Mechanisms for incorporating external clinical data (including identification of source) are available and communication with non-medical devices and entities is supported as appropriate to the care setting such as an office or a patient's home. Externally-sourced data may be presented with locally-sourced documentation and notes wherever appropriate. This covers all types of data received by the provider that would typically be incorporated into a medical record, including but not limited to faxes, referral authorizations, consultant reports, and patient/resident correspondence of a clinical nature. Intrinsic to the concept of electronic health records is the ability to exchange health information with other providers of health care services. Health information from these external sources needs to be received, stored in the patient record, and displayed upon request.
Examples of externally-sourced data and documents include:
Laboratory results received through an electronic interface. This information is received and stored in the resident record as discrete data, which means that each separate element of the data needs to be stored in its own field. Therefore, if laboratory results are received through an electronic interface, the results are received in the EHR and the laboratory test name, result (value), and unit of measure are correctly displayed as discrete data (instead of in report or summarized format).
Scanned documents received and stored as images (e.g., power of attorney forms or living wills). These scanned documents are indexed and can be retrieved, e.g., based on the document type, date of the original document, and the date of scanning.
Text-based outside reports (e.g., x-ray reports, hospital discharge summaries or history and physical examinations). Any mechanism for capturing these reports is acceptable (e.g., OCR, PDF, JPG or TIFF).

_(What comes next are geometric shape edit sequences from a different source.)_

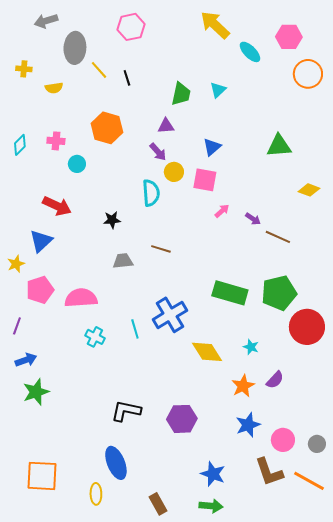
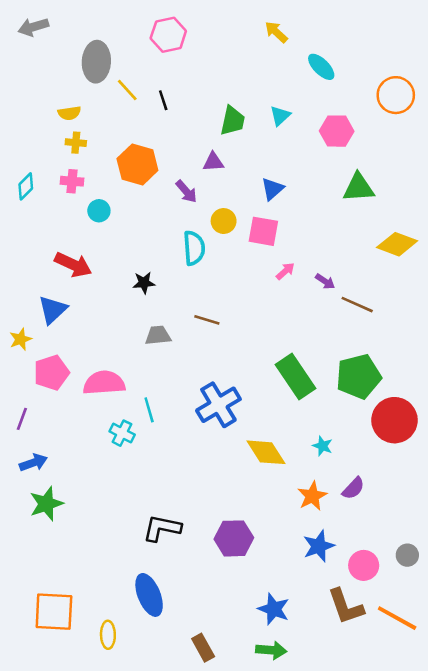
gray arrow: (46, 21) -> (33, 27), moved
yellow arrow: (215, 25) -> (276, 32), size x0.6
pink hexagon: (289, 37) -> (337, 131), moved
yellow cross: (24, 69) -> (76, 143), moved
purple arrow: (158, 152) -> (186, 191), moved
yellow diamond: (309, 190) -> (397, 244), size x1.4
green rectangle: (230, 293) -> (296, 377), turned 40
cyan line: (135, 329) -> (149, 410), moved
gray circle: (317, 444) -> (407, 555), moved
yellow ellipse: (96, 494) -> (108, 635), moved

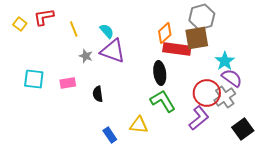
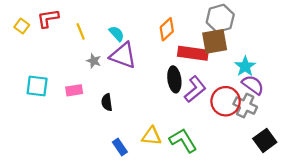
orange diamond: (165, 33) -> (167, 29), moved
gray cross: (225, 97) -> (245, 106), turned -30
green L-shape: (163, 101) -> (183, 140), moved
purple L-shape: (199, 118) -> (195, 89), moved

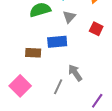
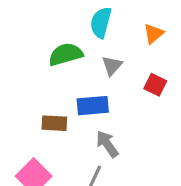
gray arrow: (75, 73) -> (107, 144), moved

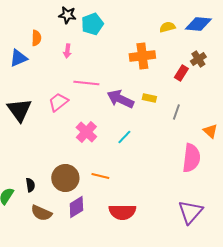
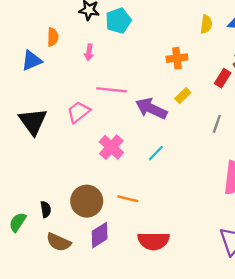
yellow semicircle: (167, 27) -> (206, 24), turned 112
orange cross: (142, 56) -> (177, 58), size x0.7
yellow rectangle: (149, 98) -> (183, 96), moved, turned -56

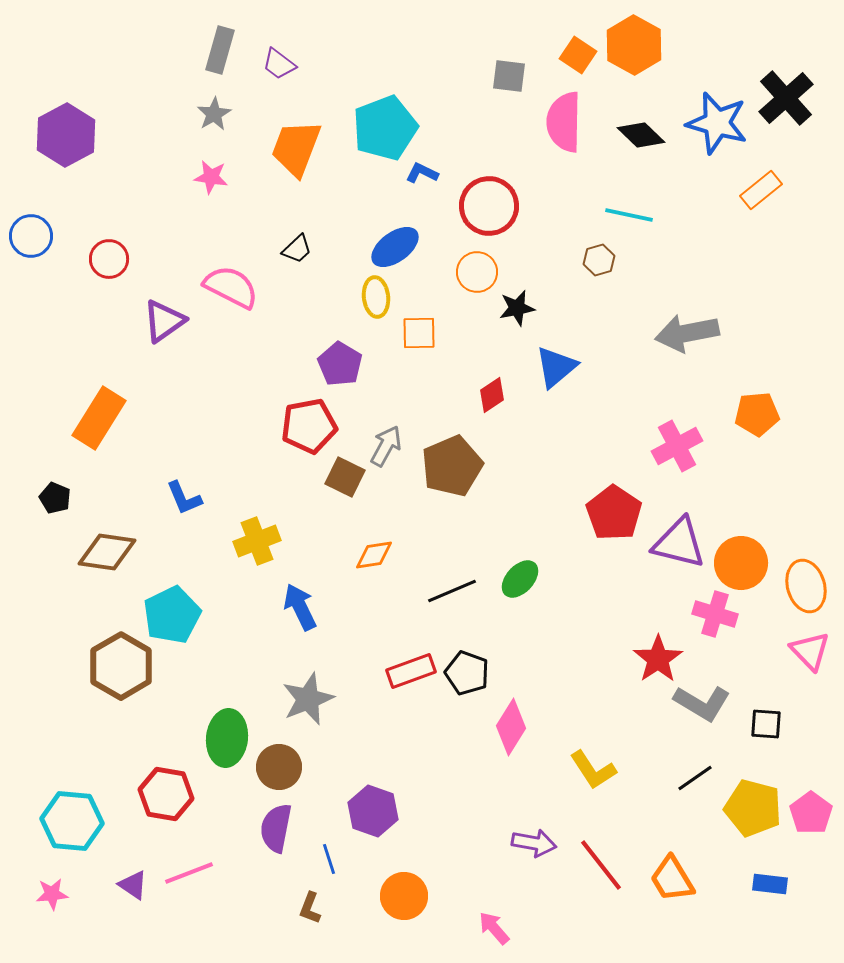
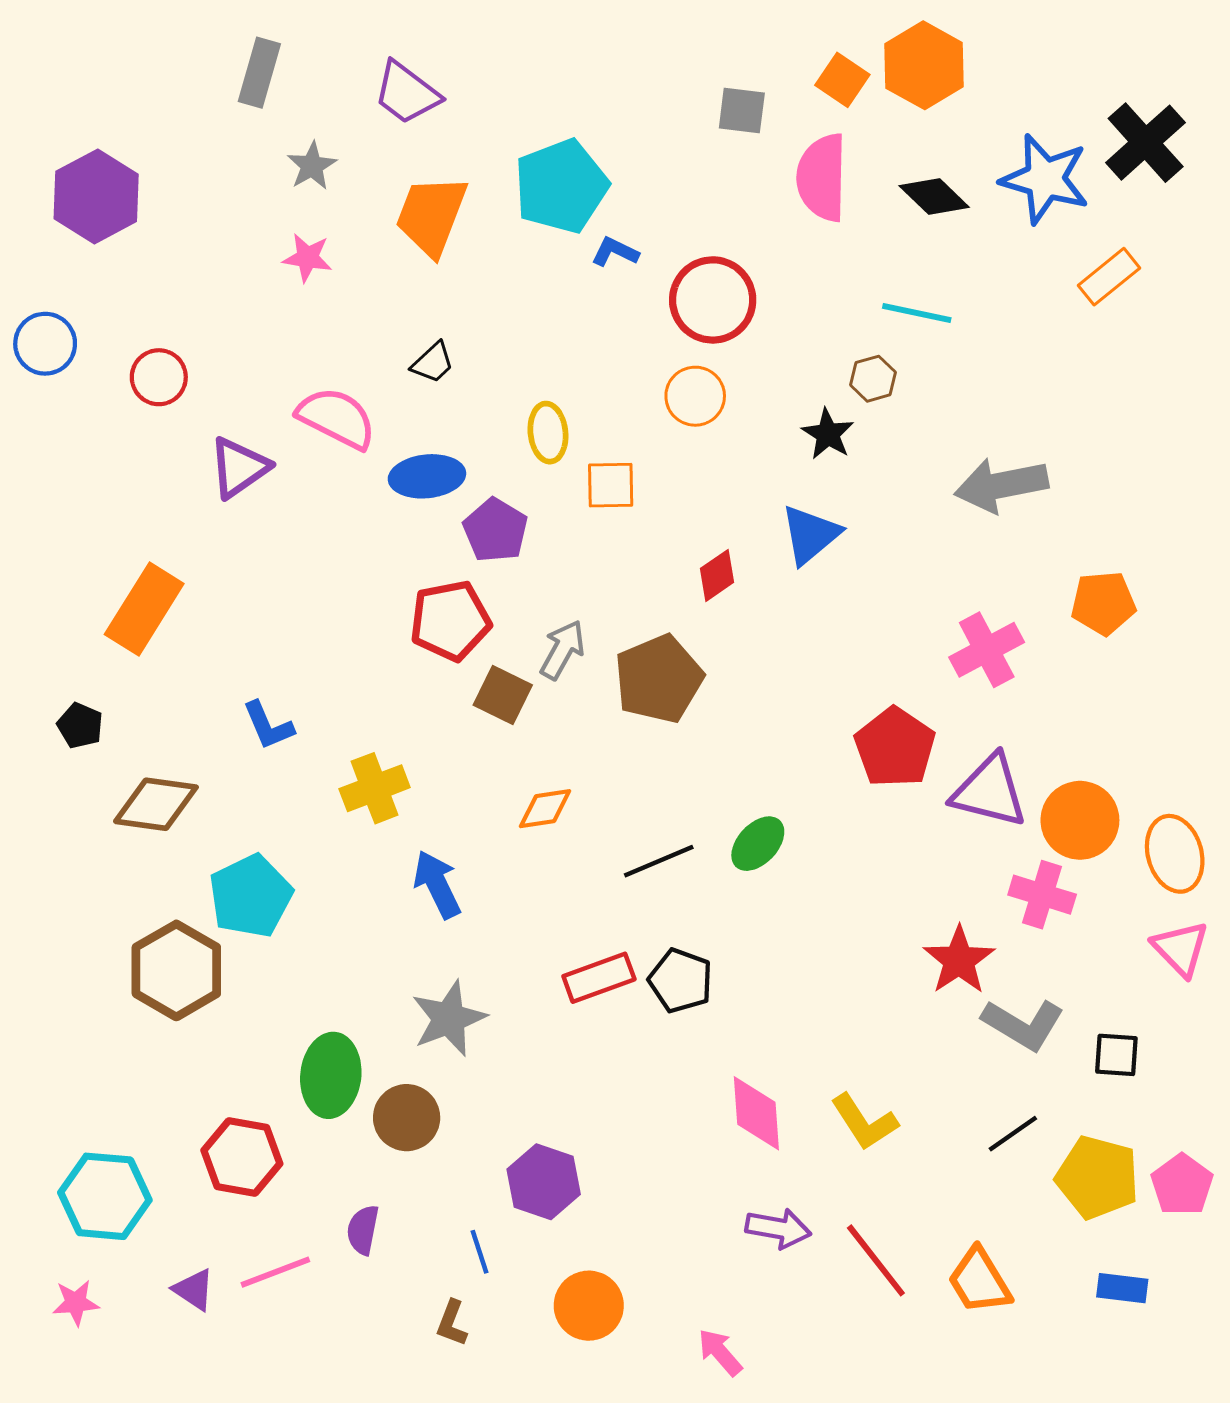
gray rectangle: (220, 50) -> (259, 73), moved
purple trapezoid: (279, 64) -> (407, 93), size x1.4
blue ellipse: (395, 247) -> (427, 476), moved, turned 30
black star: (517, 308) -> (828, 434), moved, turned -30
pink diamond: (511, 727) -> (756, 1113), moved, turned -36
purple semicircle: (276, 828) -> (363, 1230), moved, size x0.7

Clinical images from an external source (e.g., radiographic images, digital images from a diagnostic scan or graphical images). These images may be stored within the system or be available by direct linkage to an external source (e.g., a hospital's picture archiving and communication system).
Other forms of clinical results (e.g., EKG waveforms).
Medication history from an external source such as a retail pharmacy, the patient, or another provider . While the medication history includes the medication name, strength, and SIG, this does not imply that the data will populate the medication administration module. In many systems the medication administration module is populated from the medication order rather than from the medication history.
Structured, text-based reports (e.g., medical summary text in a structured format).
Standards-based structured, codified data (such as a standards-based referral letter that contains SNOMED CT codes).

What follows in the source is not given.